Shell now holds 27.5 per cent of Sakhalin Energy, along with Japanese firms Mitsui & Co. at 12.5 per cent and Mitsubishi Corp. at 10 per cent.

After the switch in control, the Moscow government in October gave its tentative approval for the project and said environmental compliance had improved.

“At the present time, we are speaking the same language and the company is focused not only on receiving commercial returns from the project but on following the Russian laws and the protection of our natural environment,” Natural Resources Minister Yuri Trutnev said in a meeting with executives at Sakhalin Energy.

Sakhalin Energy has already been exporting limited oil from a single offshore platform since 2003 that can only operate half of the year, when seas aren’t frozen.

But the next phase of the project set to be completed by the end of 2008 will see the opening of two more offshore platforms along with pipelines bringing oil and gas to the island’s warmer southern shore.

To export the gas, the company is building Russia’s first-ever liquefied natural gas plant, which converts the gas to a liquid by cooling it to a temperature of -161C so that it can be transported by ship.

Customers in Japan, South Korea and the U.S. have already bought all the gas to be produced here for more than the next 20 years.

When completed, Sakhalin Energy will be able to export oil and gas year-round from the fields where it is licensed to operate.
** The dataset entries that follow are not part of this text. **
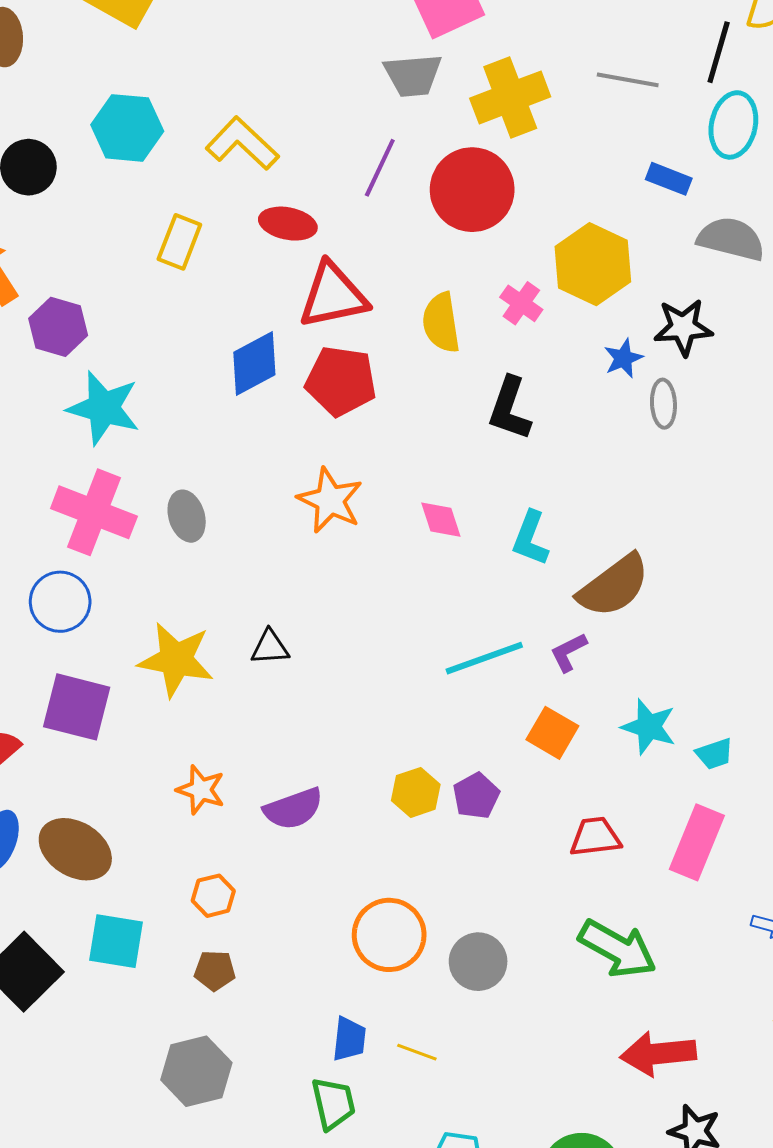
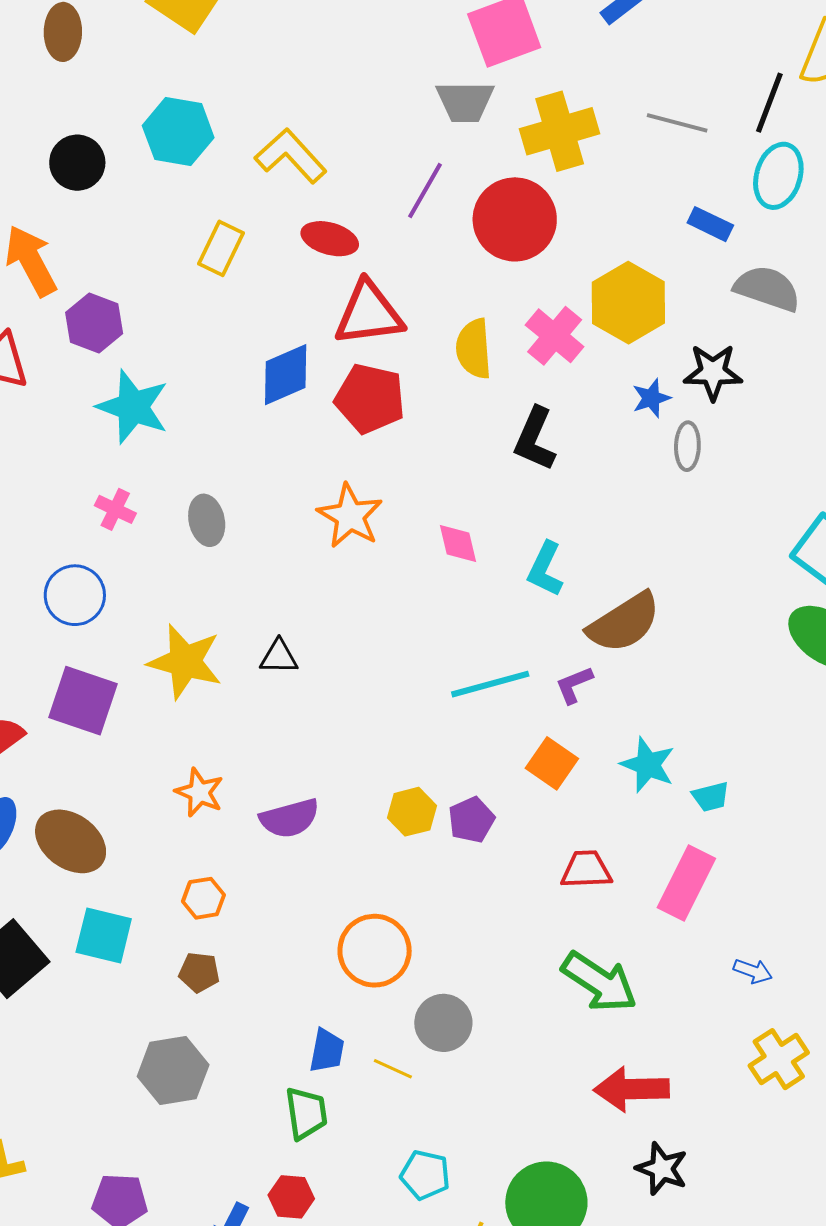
pink cross: (521, 303) -> (555, 336), size x1.4
pink cross: (94, 512) -> (115, 509), size x0.5
gray circle: (478, 962) -> (443, 1023), moved

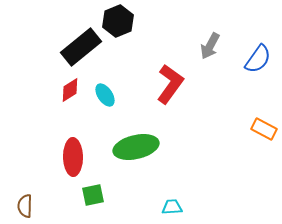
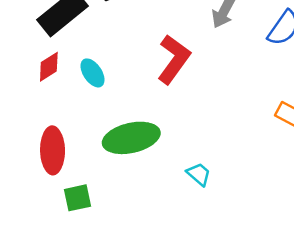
cyan trapezoid: (172, 207) -> (199, 174), moved, turned 45

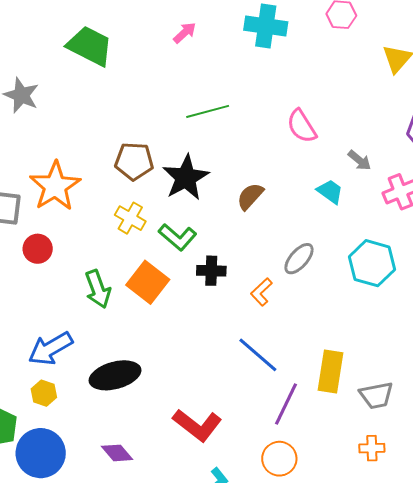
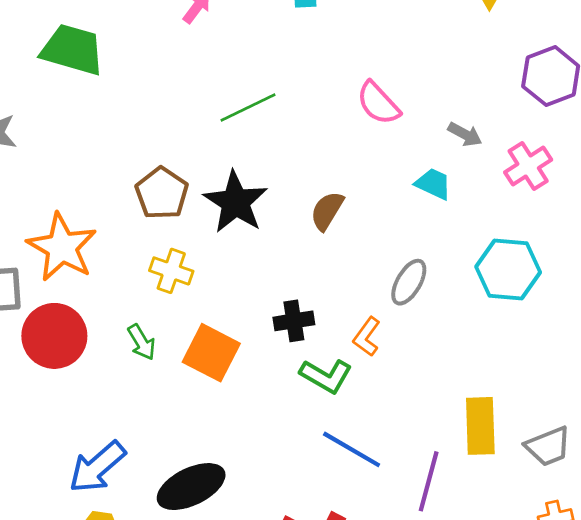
brown pentagon: (134, 161) -> (162, 193), turned -30
green L-shape: (178, 237) -> (326, 376), moved
red circle: (38, 249) -> (54, 336), size x1.6
green arrow: (98, 289) -> (142, 342), moved, size x0.7
blue line: (258, 355) -> (352, 449), moved

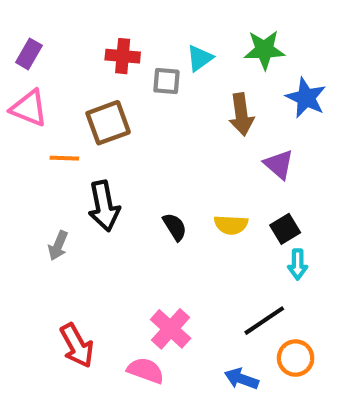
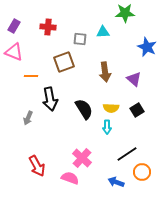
green star: (264, 50) -> (125, 13), moved
red cross: (123, 56) -> (48, 27), moved
cyan triangle: (200, 58) -> (103, 32), moved, turned 32
brown arrow: (241, 114) -> (105, 72), moved
brown square: (108, 123) -> (64, 62), moved
black semicircle: (175, 227) -> (84, 109), size x1.5
cyan arrow: (298, 264) -> (107, 127), moved

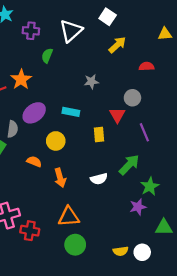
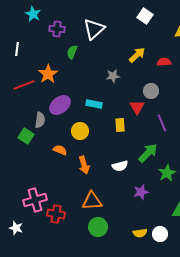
white square: (108, 17) -> (145, 16), moved
yellow arrow: (117, 45) -> (137, 55), moved
purple star: (138, 207) -> (141, 192), moved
They hold about a tenth of the island’s total reserves, or 4.5 billion barrels of gas and oil equivalents.

By several measures, Sakhalin-2 is the world’s largest oil and gas project. With a US$20 billion price tag, it is the most expensive. With 25,000 employees, it has the most workers. And it uses more steel, aluminum and concrete than any other similar undertaking.

Much of the environmental issues have focused on the 500-mile onshore pipelines that will take oil and gas from fields off the island’s northern coast down the length of the fish-shaped island to a warmer southern port, where ships can operate all year.

Stephen Burt, manager of construction for one nearly 125-mile section of the parallel underground oil and gas pipelines, said Sakhalin presents engineers with an encyclopedia of challenges: swamps, mountains, fault crossings, mudslides, severe winters and short summers.

“Here you’ve got everything,” he said.

While the environmental issue was widely viewed as an excuse to justify Moscow’s oil grab, environmentalists say the alleged violations were very real.

“They warn of the lingering threat of pipeline leaks and other risks to the island’s delicate habitats that they say remain unaddressed despite the Kremlin’s recent change of heart,” said David Gordon, executive director of Pacific Environment, a San Francisco-based environmental advocacy group that regularly works in the Far East.

Sakhalin Energy insists it is following international standards and addressing alleged violations.

For example, the company rerouted offshore pipelines to avoid feeding grounds for the endangered western gray whale, of which only 124 remain.

A local official in charge of environmental inspections said Sakhalin Energy’s attitude has changed with the Gazprom takeover.

“The company is more attentive to the problems,” said Roman Mishenin, head of the environmental watchdog of the Natural Resources Ministry in Sakhalin region.